Accordingly, he computed the deduction allowable under s. 80M of the Act at Rs. 5,15,946 and determined the total taxable income at Rs. 3,33,448. Aggrieved by this, the assessee preferred an appeal to the AAC contending that the entirety of the interest paid should have been deducted from the business income and that 60per cent of the gross dividend income should have been deducted under s. 80M of the Act. The Appellate Asstt. CIT accepted the claim of the assessee that 60per cent of the gross dividend income should have been deducted and in view of that he did not proceed to consider the question whether the entirety of the interest payment should have been deducted from the business income. On appeal by the Revenue before the Tribunal it was contended that only 60 per cent of the net dividend income should be allowed under s. 80M of the Act, but the Tribunal, purporting to follow the decision of this Court in Madras Auto Service vs. ITO (1975) 101 ITR 589, held that the expression “dividend” used in s. 99(1)(iv) of the Act could not be considered as net dividend and that the stand taken by the Department that only 60per cent of the net dividend should be allowed as deduction cannot be countenanced and further that under s. 80M of the Act, the deduction has to be computed with reference to the gross dividend and not the net dividend. That is how the matter has come up before us on the question of law set out earlier. Though the assessee had been served in this reference, it has not appeared either through counsel or any other representative and learned counsel for the Revenue placed before us all the relevant materials.

Learned counsel for the Revenue contended that only the net dividend should have been considered for allowance as a deduction under section 80M of the Act and that the Tribunal erred in holding that such allowance ought to be on the basis of the gross dividend. Reliance was also placed by learned counsel on the decision in Distributors (Baroda) P. Ltd. vs. Union of India (1985) 155 ITR 120 (SC).
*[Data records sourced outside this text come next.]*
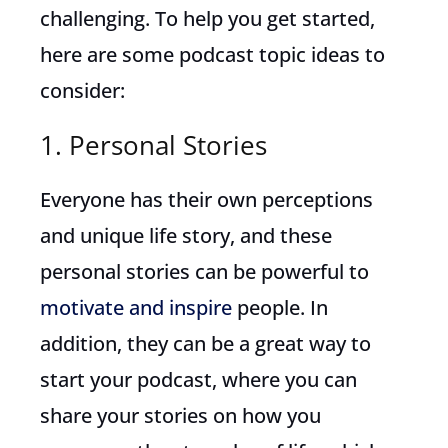
challenging. To help you get started,
here are some podcast topic ideas to
consider:
1. Personal Stories
Everyone has their own perceptions
and unique life story, and these
personal stories can be powerful to
motivate and inspire
people. In
addition, they can be a great way to
start your podcast, where you can
share your stories on how you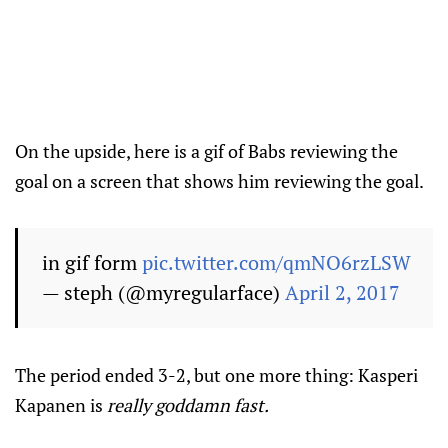
On the upside, here is a gif of Babs reviewing the
goal on a screen that shows him reviewing the goal.
in gif form
pic.twitter.com/qmNO6rzLSW
— steph (@myregularface)
April 2, 2017
The period ended 3-2, but one more thing: Kasperi
Kapanen is
really goddamn fast.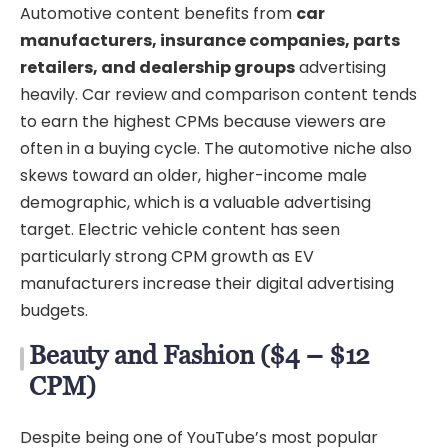
Automotive content benefits from
car
manufacturers, insurance companies, parts
retailers, and dealership groups
advertising
heavily. Car review and comparison content tends
to earn the highest CPMs because viewers are
often in a buying cycle. The automotive niche also
skews toward an older, higher-income male
demographic, which is a valuable advertising
target. Electric vehicle content has seen
particularly strong CPM growth as EV
manufacturers increase their digital advertising
budgets.
Beauty and Fashion ($4 – $12
CPM)
Despite being one of YouTube’s most popular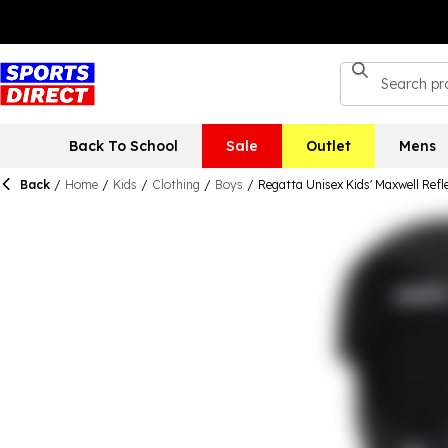
Back To School
Sale
Outlet
Mens
Back
/
Home
/
Kids
/
Clothing
/
Boys
/
Regatta Unisex Kids' Maxwell Refl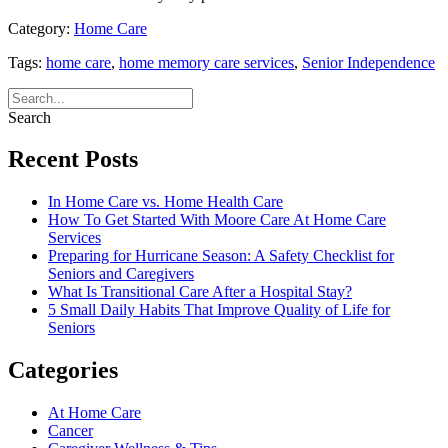
Category:
Home Care
Tags:
home care
,
home memory care services
,
Senior Independence
Search
Recent Posts
In Home Care vs. Home Health Care
How To Get Started With Moore Care At Home Care
Services
Preparing for Hurricane Season: A Safety Checklist for
Seniors and Caregivers
What Is Transitional Care After a Hospital Stay?
5 Small Daily Habits That Improve Quality of Life for
Seniors
Categories
At Home Care
Cancer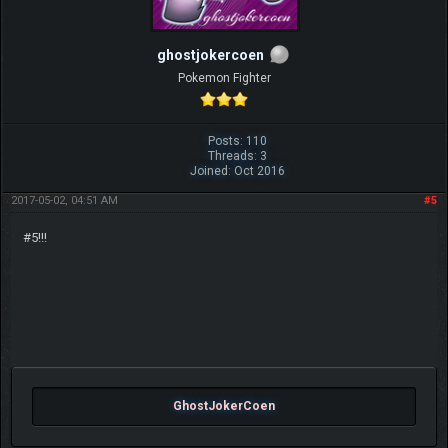
ghostjokercoen
Pokemon Fighter
Posts: 110
Threads: 3
Joined: Oct 2016
2017-05-02, 04:51 AM
#5
#5!!!
GhostJokerCoen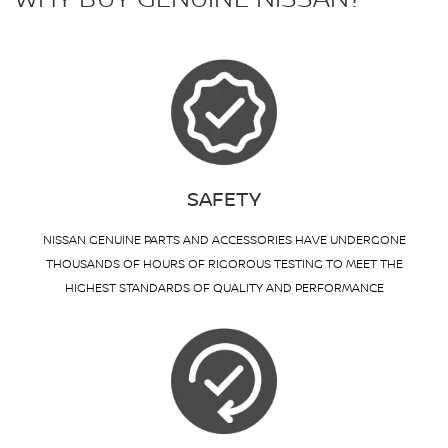
SAFETY
NISSAN GENUINE PARTS AND ACCESSORIES HAVE UNDERGONE
THOUSANDS OF HOURS OF RIGOROUS TESTING TO MEET THE
HIGHEST STANDARDS OF QUALITY AND PERFORMANCE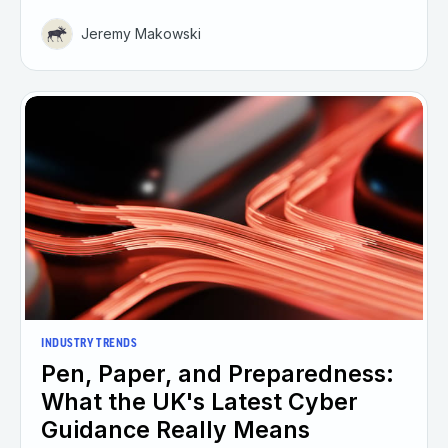
Jeremy Makowski
INDUSTRY TRENDS
Pen, Paper, and Preparedness:
What the UK's Latest Cyber
Guidance Really Means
We have carefully considered the submission made by learned counsel for the Revenue and we are of the view that his contention is well founded. In Distributors (Baroda) P. Ltd. vs. Union of India (supra), the Supreme Court had occasion to go into the question of the interpretation of s. 80M of the Act, though in the context of its constitutional validity as well. Referring to the opening words of s. 80M of the Act, the Supreme Court pointed out that those words describe the condition which must be fulfilled in order to attract the applicability of the provision contained in sub-s. (1) of s. 80M of the Act and that condition is that the gross total income of the assessee must include income by way of dividends from a domestic company and in accordance with the provisions of the Act, i. e., after deducting interest on monies borrowed for earning such income. It was also further pointed out that the full amount of dividend received by the assessee would not be included in the gross total income, but would only be the amount of dividend as computed in accordance with the provisions of the Act and if that be so, the deduction required to be allowed under s. 80M of the Act is liable to be calculated with reference to the amount of dividend computed in accordance with the provisions of the Act and forming part of the gross total income and not with reference to the full amount of dividend received by the asessee. In view of this clear pronouncement of the Supreme Court, we are of the view that the conclusion arrived at by the Tribunal is erroneous and cannot be sustained.

We may also point out that the assessee had, before the AAC, claimed that the entirety of the interest paid should have been deducted from the business income. But the AAC did not consider this plea as noticed earlier. The Tribunal also had not considered the question whether the whole amount should be allowed under “Business”. A consideration of that question would be necessary before the assessee can avail itself of the benefit of s. 80M of the Act. Since this aspect had not been dealt with by the Tribunal in the course of its order, we are of the view that the matter has to be again looked into y the Tribunal for working out the relief that may be available to the assessee. We, therefore, answer the question referred to us in the negative and in favour of the Revenue.

There will be, however, no order as to costs.